Du côté des Clippers, tous les joueurs ne sont pas encore arrivés à Orlando. Ivica Zubac, Marcus Morris et Landry Shamet seraient apparemment toujours coincés en dehors d’Orlando. Apparemment, car c’est difficile d’avoir des infos fiables, étant donné que Doc Rivers ne veut pas parler de ce sujet.
« Pour ce qui est des gars qui sont-là et de ceux qui ne sont pas là, on n’en parle pas et on ne compte pas en parler. » Doc Rivers.
Et la franchise californienne n’est pas plus inquiète que ça par rapport à ces absences. Les Clippers sont assurés, ou presque, de finir à la deuxième place et n’auront pas de matchs importants à jouer avant le premier tour de playoffs, le 17 août prochain. Même si les joueurs de Doc Rivers pourraient avoir besoin d’apprendre à se connaître sur le terrain.
« Je pense que la continuité, ça va prendre de temps. Surtout qu’on est ensemble depuis peu de temps et on a fait beaucoup de trades juste avant la trade deadline. On peut voir qu’on a besoin de s’entrainer. » Doc Rivers.
Mais ils ont dans leur effectif un certain Kawhi Leonard, qui a porté Toronto jusqu’au titre la saison dernière. Leonard, souvent moqué pour son apparent manque de fun, son mutisme et son trop-plein de sérieux. Une image qui lui colle à la peau depuis son passage aux Spurs, mais qui est fausse selon son coéquipier Reggie Jackson.
« Le truc fun, c’est que les gens ne savent pas que Kawhi a beaucoup plus de personnalité que ce qu’on dit. Je pense qu’il faut être son coéquipier, ou être proche de lui, pour s’en rendre compte. Mais le gars est hyper marrant, ouvert.
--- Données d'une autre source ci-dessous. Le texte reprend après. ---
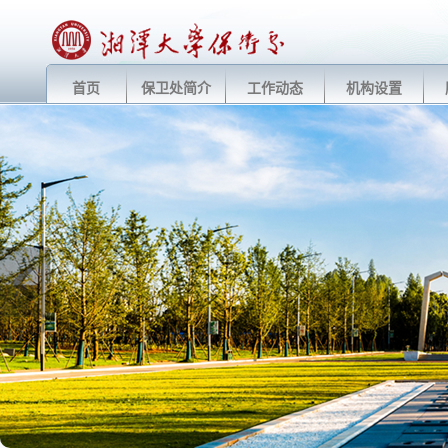
首页
保卫处简介
工作动态
机构设置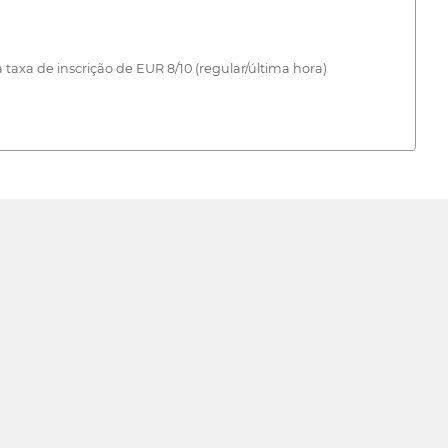
taxa de inscrição de EUR 8/10 (regular/última hora)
Il est la personne qu’il est, et je pense que peu de personnes ont vu qui il est vraiment, et c’est dommage pour eux. » Reggie Jackson.
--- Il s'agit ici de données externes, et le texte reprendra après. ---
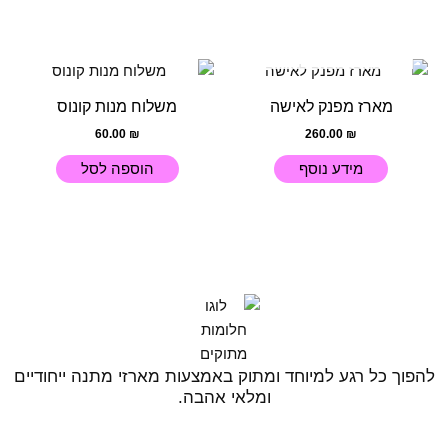
בעמוד
המוצר
אזל מן המלאי
מארז מפנק לאישה
משלוח מנות קונוס
60.00
₪
260.00
₪
מידע נוסף
הוספה לסל
להפוך כל רגע למיוחד ומתוק באמצעות מארזי מתנה ייחודיים
ומלאי אהבה.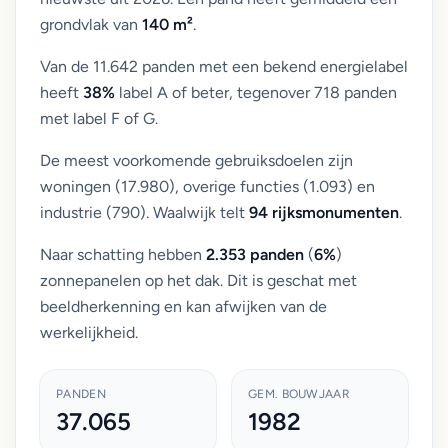
grondvlak van
140 m²
.
Van de 11.642 panden met een bekend energielabel
heeft
38%
label A of beter, tegenover 718 panden
met label F of G.
De meest voorkomende gebruiksdoelen zijn
woningen (17.980), overige functies (1.093) en
industrie (790). Waalwijk telt
94 rijksmonumenten
.
Naar schatting hebben
2.353 panden
(
6%
)
zonnepanelen op het dak. Dit is geschat met
beeldherkenning en kan afwijken van de
werkelijkheid.
PANDEN
GEM. BOUWJAAR
37.065
1982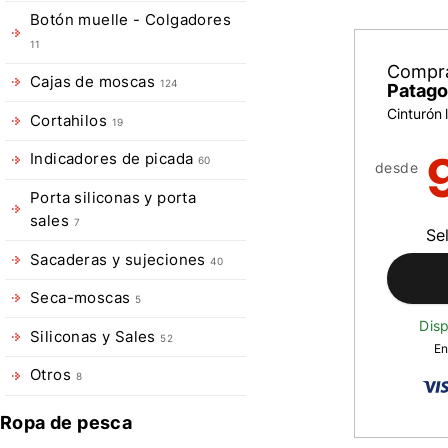
Botón muelle - Colgadores
11
Compr
Cajas de moscas
124
Patago
Cinturón
Cortahilos
19
Indicadores de picada
60
desde
Porta siliconas y porta
sales
7
Se
Sacaderas y sujeciones
40
Seca-moscas
5
Disp
Siliconas y Sales
52
En
Otros
8
Ropa de pesca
Évidemment, l’ailier n’est pas le seul à savoir déconner dans l’effectif.
« Patrick Beverley a fait un de ces trucs… Quand on est arrivé ici, on était en quarantaine on ne pouvait pas partir de notre chambre. Il était genre 2 heures du mat et d’un coup on entend quelqu’un qui crie : « Yoooooo ! Yoooooo ! » Tout le monde se demande ce qu’il se passe, et c’était Bev qui gueulait à travers les murs pour s’assurer que tout le monde allait. C’était le premier jour, il ne faisait que vérifier. Tout le monde a ouvert la porte, s’est regardé. Ça a rendu les premières 24h de la quarantaine encore meilleures, parce qu’on savait que nos coéquipiers étaient-là avec nous. » Reggie Jackson.
Les Clippers affichent visiblement une belle alchimie, un bon point puisqu’il en faudra dans la bulle pour atteindre leur objectif, qui est de remporter le titre. Ils auront à gérer des situations compliquées, comme des salles sans fans. Et même si la NBA va utiliser des fans virtuels et autres subfertuges sonores, ça ne sera pas pareil.
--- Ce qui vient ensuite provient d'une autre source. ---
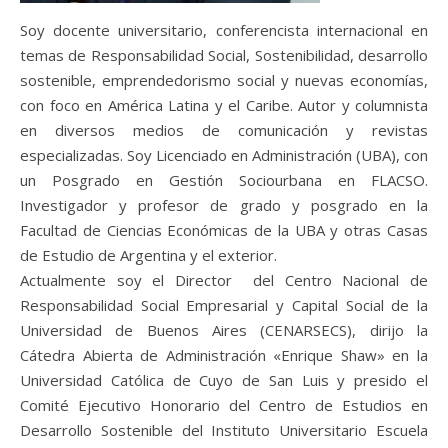
Soy docente universitario, conferencista internacional en
temas de Responsabilidad Social, Sostenibilidad, desarrollo
sostenible, emprendedorismo social y nuevas economías,
con foco en América Latina y el Caribe. Autor y columnista
en diversos medios de comunicación y revistas
especializadas. Soy Licenciado en Administración (UBA), con
un Posgrado en Gestión Sociourbana en FLACSO.
Investigador y profesor de grado y posgrado en la
Facultad de Ciencias Económicas de la UBA y otras Casas
de Estudio de Argentina y el exterior.
Actualmente soy el Director del Centro Nacional de
Responsabilidad Social Empresarial y Capital Social de la
Universidad de Buenos Aires (CENARSECS), dirijo la
Cátedra Abierta de Administración «Enrique Shaw» en la
Universidad Católica de Cuyo de San Luis y presido el
Comité Ejecutivo Honorario del Centro de Estudios en
Desarrollo Sostenible del Instituto Universitario Escuela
« C’est mieux d’avoir des fans, donc ça sera compliqué sans eux, sans leur support. On sait que tout le monde regardera de chez soi, mais ce n’est pas pareil quand les gens sont dans la salle. On sait maintenant que c’est vrai quand on dit qu’on est tout ce qu’on a. On doit donc se serrer les coudes, apporter de l’énergie. On en parle tout le temps. » Reggie Jackson.
Mais les Clippers ne parlent pas que du jeu, puisqu’ils évoquent visiblement aussi les meilleures manières de supporter le mouvement Black Lives Matter.
« On prévoit de faire plein de trucs, avec des tee-shirts, des pins… Mais on compte aussi parler. Voter, c’est important. Il faut voter. Donc je pense que ce sera un des points principaux qui sortira de l’Association des coachs. » Doc Rivers.